That Which Matters Most

by Joy K

Notes: This is in response to Blackraptor's Favorite Episodes Challenge. It's loosely based on some Charles Emerson Winchester III scenes in an episode of M*A*S*H. The Episode was titled "Death Takes a Holiday" (Season 9, Episode 5, first aired: 12/15/1980)

Ezra had been too quiet since his return from Denver. The Gambler had been reluctantly excited about the trip. His mother had wired that she was ill and wanted him to come. When he had approached Chris about taking time off for the trip, Chris had questioned whether his mother was ill or making an excuse to get him there for some kind of con. Ezra had confessed that he wasn't certain, but needed to go to be with her to be sure. He was reluctant to go if she just wanted him for a scheme, but he was excited about going to the big city and having the opportunity to indulge in luxuries it offered.

In all, he had been gone nearly a month, including his travel time. It was long enough for his friends remaining in Four Corners to doubt whether he would come back. But he did return near the end of November, complaining about the snow in Denver, but not saying much else about his trip. His mother had really been ill, but she was on the mend and had headed back for warmer climates before Ezra had returned.

JD had been his normal self, badgering Ezra about the things he had seen and done, the young man always interested in Ezra's stories. Ezra had indulged him, but his stories didn't have his normal enthusiasm or flair.

When Vin broached the subject with Josiah, the preacher had suggested that perhaps Ezra had been confronted with his mother's mortality and was working it through. Vin had agreed that it was possible, but with Ezra's insistence that nothing was wrong, Vin could only watch his friend quietly from a distance.

About a week before Christmas, Ezra received a large package and everything changed. His smile came freely, and his walk seemed to be lighter. Whatever he had been brooding about disappeared with the arrival of the mysterious crate. In fact Ezra seemed to take great pleasure in teasing Buck and JD with it, refusing to reveal its contents.

A couple of days later the Hamilton family came into town. They had settled on a farm not too far south of town in mid-August. They had quickly become a part of the community. Vin smiled when most of the Hamilton's ten children flocked toward Ezra as they climbed off their wagon.

"Children, don't pester Mr. Standish," Mrs. Hamilton warned lightly. She shook her head as Ezra spun around with two of the smallest children hanging from his arms.

"Mornin', Ma'am," Vin greeted with a tip of the hat, helping her down as Mr. Hamilton tied the team to the hitching rail.

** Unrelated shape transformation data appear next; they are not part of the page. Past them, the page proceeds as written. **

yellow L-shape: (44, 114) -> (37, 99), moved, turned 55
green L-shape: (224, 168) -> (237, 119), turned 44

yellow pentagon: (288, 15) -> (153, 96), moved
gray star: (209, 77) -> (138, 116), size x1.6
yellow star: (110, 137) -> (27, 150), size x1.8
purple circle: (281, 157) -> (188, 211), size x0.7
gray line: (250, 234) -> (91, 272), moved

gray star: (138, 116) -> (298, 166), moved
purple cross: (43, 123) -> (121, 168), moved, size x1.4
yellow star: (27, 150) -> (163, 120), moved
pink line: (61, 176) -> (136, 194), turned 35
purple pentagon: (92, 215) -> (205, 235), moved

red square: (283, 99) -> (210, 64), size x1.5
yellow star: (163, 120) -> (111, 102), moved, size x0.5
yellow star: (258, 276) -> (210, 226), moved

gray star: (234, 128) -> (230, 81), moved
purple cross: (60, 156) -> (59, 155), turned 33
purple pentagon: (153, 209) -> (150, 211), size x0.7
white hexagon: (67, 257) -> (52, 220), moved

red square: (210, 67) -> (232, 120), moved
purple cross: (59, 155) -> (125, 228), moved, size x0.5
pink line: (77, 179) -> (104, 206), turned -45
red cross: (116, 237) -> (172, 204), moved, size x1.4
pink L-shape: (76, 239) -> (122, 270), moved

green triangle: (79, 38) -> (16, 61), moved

"Hiram, you and Lizzie keep an eye on the little ones while we go inside," Tom Hamilton said.

The two oldest children responded with 'yes sirs' and crossed the street to join the younger children with Ezra.

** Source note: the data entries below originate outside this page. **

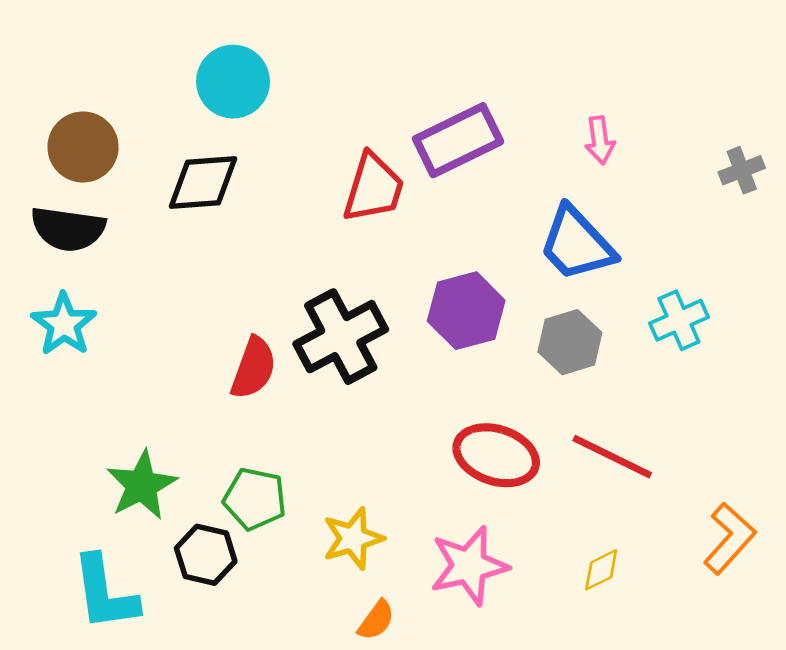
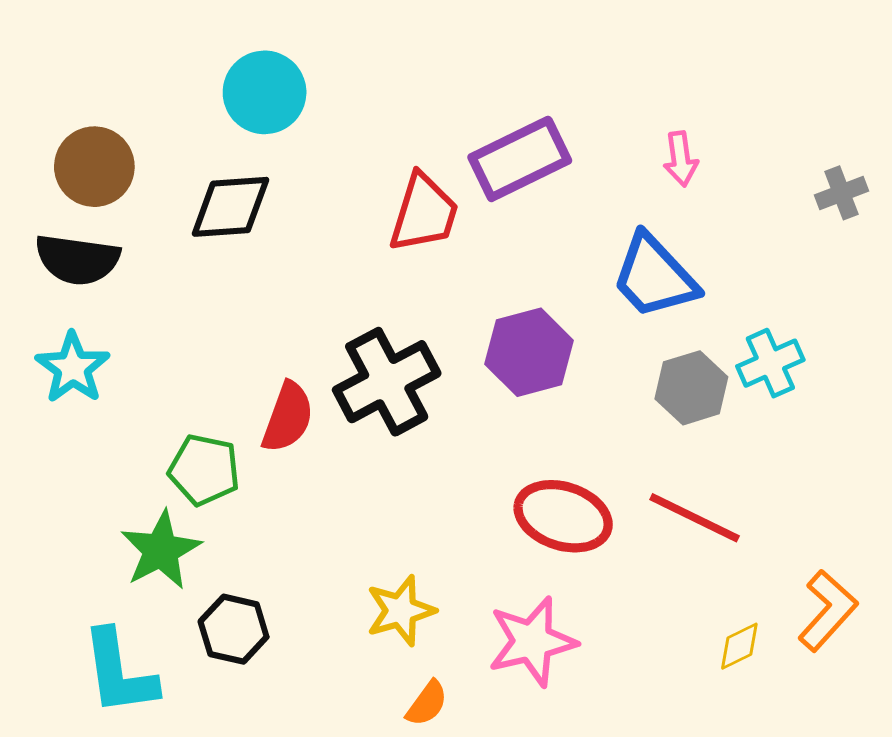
gray hexagon: (570, 342) -> (691, 388), moved
green pentagon: (255, 499) -> (204, 470), moved
yellow diamond: (601, 570) -> (739, 646), moved

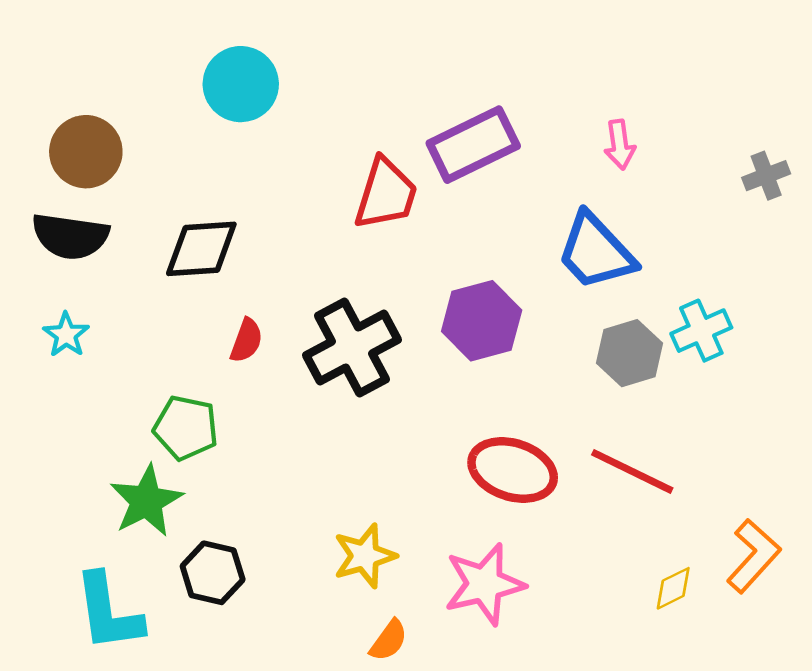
black diamond: (230, 207) -> (201, 249), moved
cyan star: (73, 368) -> (66, 335), size x0.7
red semicircle: (288, 417) -> (246, 340), moved, size x0.7

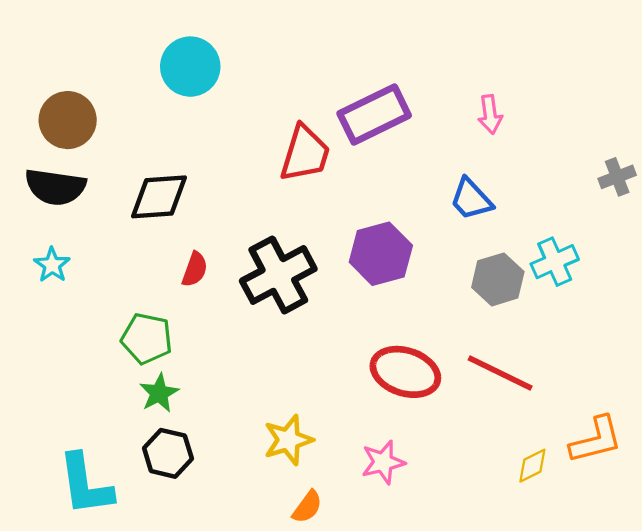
gray cross: (766, 176) -> (617, 177), moved
blue trapezoid: (596, 252) -> (471, 199), size x0.7
green star: (146, 501) -> (159, 393), moved, size x0.7
orange L-shape: (753, 556) -> (596, 440), turned 34
pink star: (484, 584) -> (383, 462), size x0.7

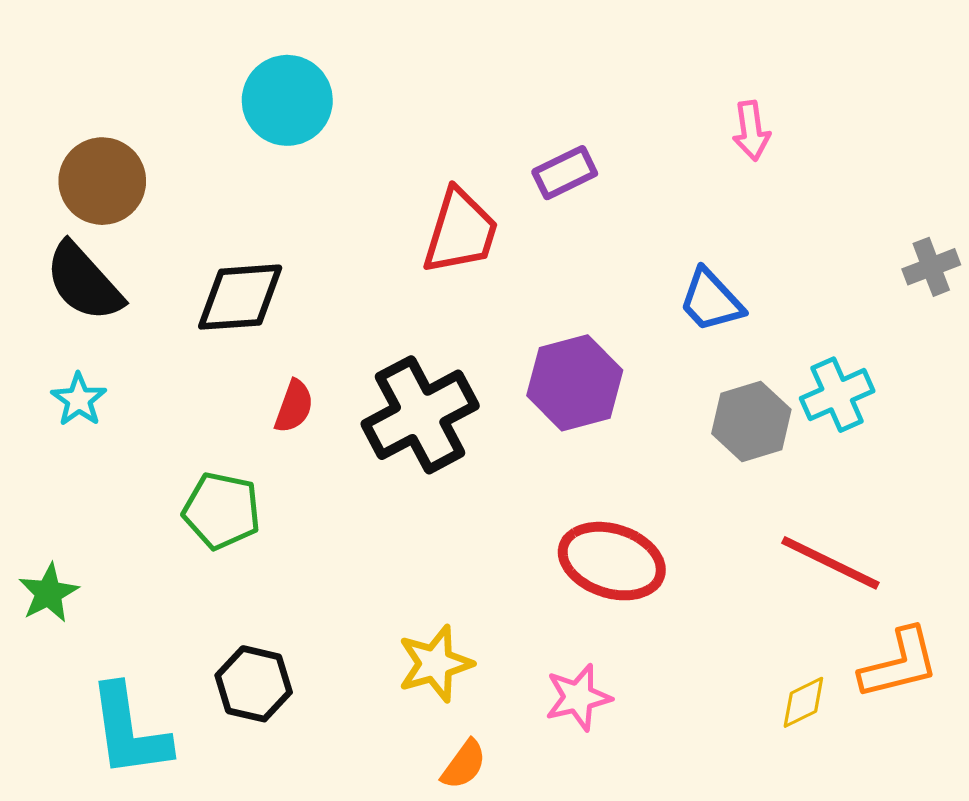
purple rectangle: (374, 114) -> (565, 173), size x0.6
pink arrow: (490, 114) -> (751, 131), moved
black semicircle: (55, 187) -> (84, 282), turned 40
red line: (500, 373) -> (830, 563), moved
green star: (159, 393) -> (48, 593), moved

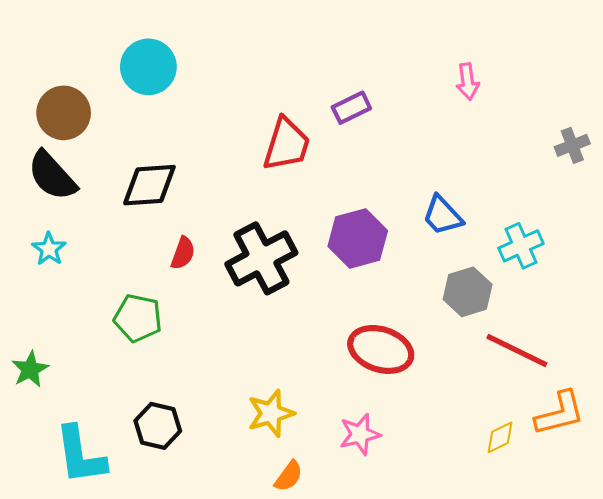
cyan circle: (287, 100) -> (148, 67), moved
gray cross: (931, 267) -> (572, 145), moved
blue trapezoid: (711, 300) -> (442, 215), moved
gray hexagon: (751, 422) -> (468, 292), moved

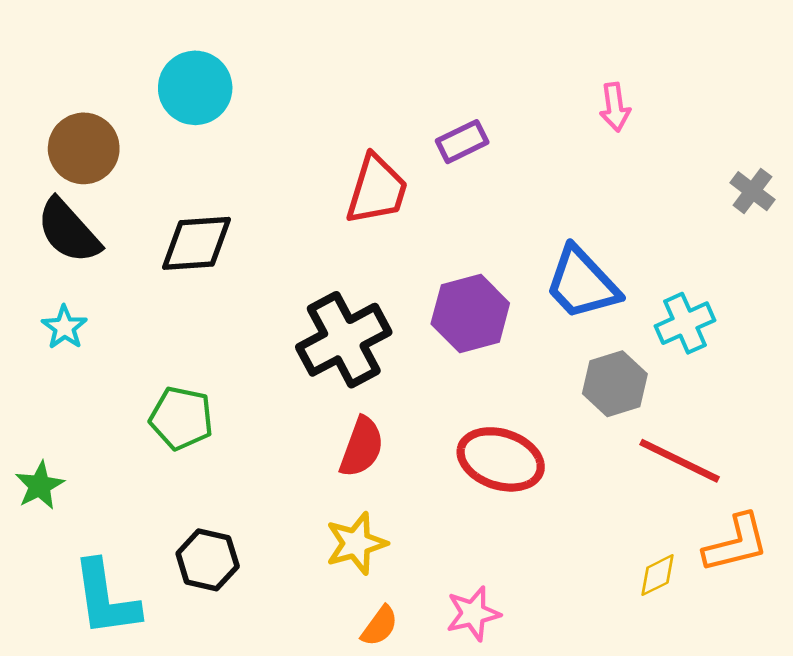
gray cross: (572, 145) -> (752, 191), turned -32
blue trapezoid: (442, 215) -> (582, 283), size x1.4
red semicircle: (183, 253) -> (362, 447), moved, size x1.4
pink star: (360, 434) -> (473, 614), moved

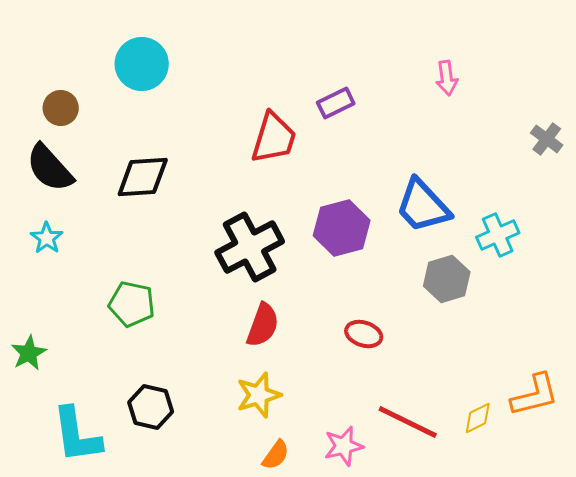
brown circle: (84, 148) -> (61, 108), size x0.7
red ellipse: (501, 459) -> (364, 334), size x0.6
red line: (680, 461) -> (408, 422), moved

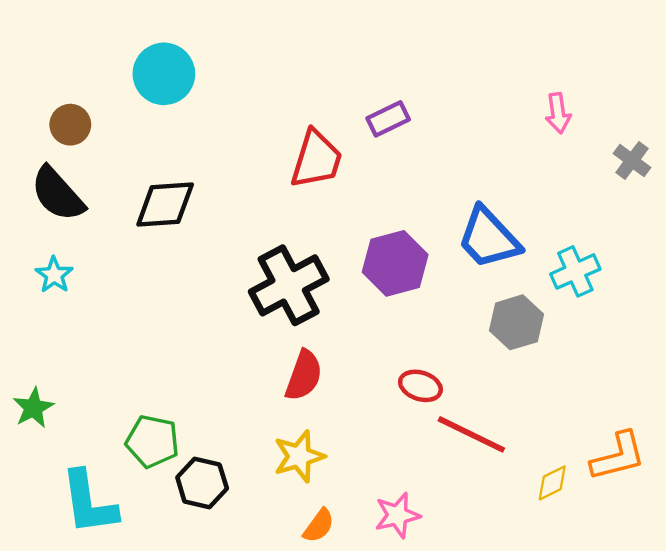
pink arrow: (447, 78) -> (558, 113), moved
green pentagon: (132, 304) -> (152, 441), moved
black hexagon: (151, 407) -> (202, 483), moved
red line: (408, 422) -> (471, 434), moved

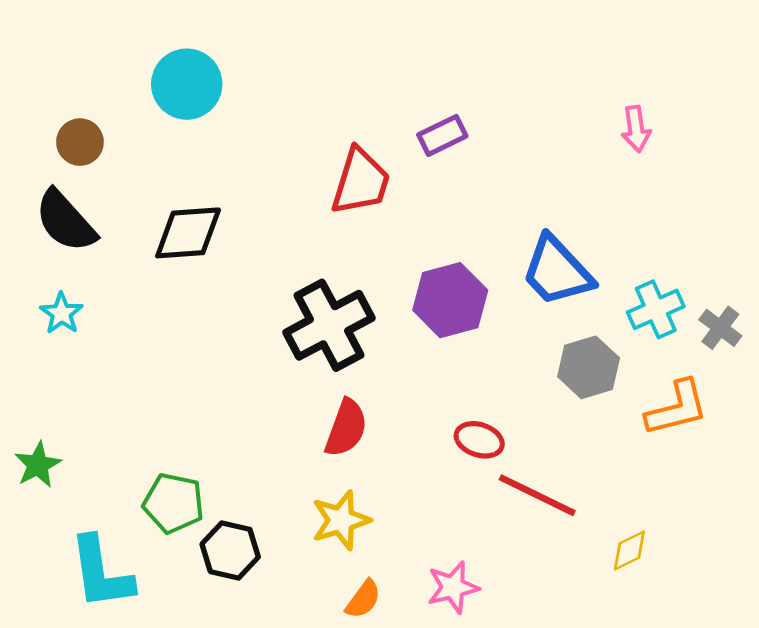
gray cross: (632, 161) -> (720, 328), moved
orange L-shape: (618, 456) -> (677, 408), moved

Vin nodded a greeting to Mr. Hamilton, who nodded back to him and ushered his wife inside Mrs. Potter's store. Vin watched them go and wondered if they'd be able to purchase enough food for their family. Tom and Elizabeth Hamilton had arrived too late in the season to plant and harvest a full crop. They had been delayed on the trail by sickness of several families in their wagon train. Elizabeth's sister and brother-in-law had been taken by the fever, leaving their 4 children as orphans. There had been no question about Tom and Elizabeth taking the children in to join the 6 of their own, but the delay in arriving had cost them dearly. In a normal year, the farm could provide enough to feed the family and some to sell, but the Hamilton's would be struggling the whole winter just to get by.

He crossed the street to join Ezra in entertaining the children. The gambler always told a good tale.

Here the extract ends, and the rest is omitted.